The references to the appellant, JB’s health and KB’s affidavit are unnecessary and irrelevant to the motion for the appointment of a litigation guardian for KW.
The court directed that certain portions of certain affidavits be redacted and no longer form part of the court record in the litigation, on the motion or for any other purpose.
Auciello v. CIBC Mortgages Inc., 2018 ONCA 377
[Pepall, Roberts and Miller JJ.A.]
Counsel:
Vito Auciello, acting in person
Onofrio Ferlisi, for the respondent CIBC Mortgages Inc. previously carrying on business as 3877337 Canada Inc.
Amanda Jackson, for the respondent Home Trust Company
Keywords: Real Property, Commercial Lending, Mortgages, Commitment Letters, Conditions, Appraisals, Breach of Contract, Negligence, Bad Faith, Civil Procedure, Summary Judgment, Adjournments
Facts:
The appellant appeals from the order of C. Brown J., granting summary judgment to the respondents and dismissing the appellant’s action against them. The respondent, CIBC Mortgages Inc., previously carrying on business as 3877337 Canada Inc. (“387”), is a mortgage broker that arranges mortgages for clients with financial institutions. The appellant advised 387’s representative that he wished to refinance adjoining commercial properties, which he believed to be worth $1.2 million, with a new first mortgage of $600,000. 387’s representative suggested Home Trust Company (“Home Trust”) as a potentially suitable lender but indicated that a property appraisal would be required. Subsequently, the appellant advised 387’s representative that the properties were owned by Network Cash Mart Ltd. (“Network”). Ultimately, the appellant executed a Home Trust mortgage commitment letter in Network’s name as mortgagor and his name as guarantor. The commitment was subject to certain conditions, including an appraisal reflecting a minimum property value of $1.2 million.
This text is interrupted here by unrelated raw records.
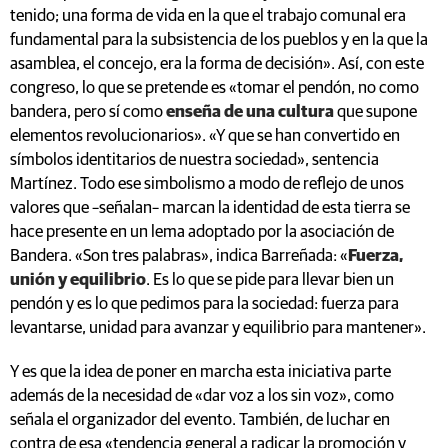
tenido; una forma de vida en la que el trabajo comunal era
fundamental para la subsistencia de los pueblos y en la que la
asamblea, el concejo, era la forma de decisión». Así, con este
congreso, lo que se pretende es «tomar el pendón, no como
bandera, pero sí como
enseña de una cultura
que supone
elementos revolucionarios». «Y que se han convertido en
símbolos identitarios de nuestra sociedad», sentencia
Martínez. Todo ese simbolismo a modo de reflejo de unos
valores que –señalan– marcan la identidad de esta tierra se
hace presente en un lema adoptado por la asociación de
Bandera. «Son tres palabras», indica Barreñada: «
Fuerza,
unión y equilibrio
. Es lo que se pide para llevar bien un
pendón y es lo que pedimos para la sociedad: fuerza para
levantarse, unidad para avanzar y equilibrio para mantener».
Y es que la idea de poner en marcha esta iniciativa parte
además de la necesidad de «dar voz a los sin voz», como
señala el organizador del evento. También, de luchar en
contra de esa «tendencia general a radicar la promoción y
The first appraiser advised that a $1.2 million was unrealistic but did not compile an appraisal report. The motion judge found that this was a courtesy to the prospective mortgagor so that it would not be charged for an appraisal report that did not meet the commitment requirement. A second appraiser also declined to complete an appraisal because the valuation was unrealistic.
To assist the appellant, Home Trust asked the first appraiser to complete an appraisal report. The appraisal confirmed an as-is value of $600,000 and a value if complete of $665,000. Based on this appraisal, Home Trust provided a new commitment for mortgage financing of $390,000, subject to certain conditions. The appellant did not accept the new commitment. The first commitment’s $1.2 million appraisal condition remained unfulfilled, and the financing did not proceed.
The appellant then commenced proceedings against 387 and Home Trust for breach of contract and various other causes of action. Among other things, he alleged that they mishandled the appraisal process, caused undue delay, and failed to act in good faith. The motion judge concluded that the appellant had no cause of action as the property was owned by a corporation and not by the appellant, and in any event, no damages were caused by the respondents.
Issues:
(1) Did the motion judge err in not granting the self-represented party an adjournment?
(2) Did the motion judge err in her finding relating to the value of the property, and determining the appellant failed to prove any damages?
Held: Appeal dismissed.
Reasoning:
(1) No. An adjournment would have made no difference to the outcome, and in any event, none was requested of the motion judge.
(2) No. There was no reliable evidence that the property had a value of $1.2 million or that the appraised value of $600,000 was wrong. In this regard, it was open to the motion judge to discount the MLS posting prepared and posted by the appellant as being self-serving. Fundamentally, the property did not have an appraised value of $1.2 million, and as such, no mortgage financing was available.
As the motion judge concluded, there was no obligation on the part of either respondent to secure the amount of the loan sought by the appellant. The evidence revealed no act or omission by the respondents that caused any loss or damages. The motion judge properly concluded that there was no genuine issue requiring a trial.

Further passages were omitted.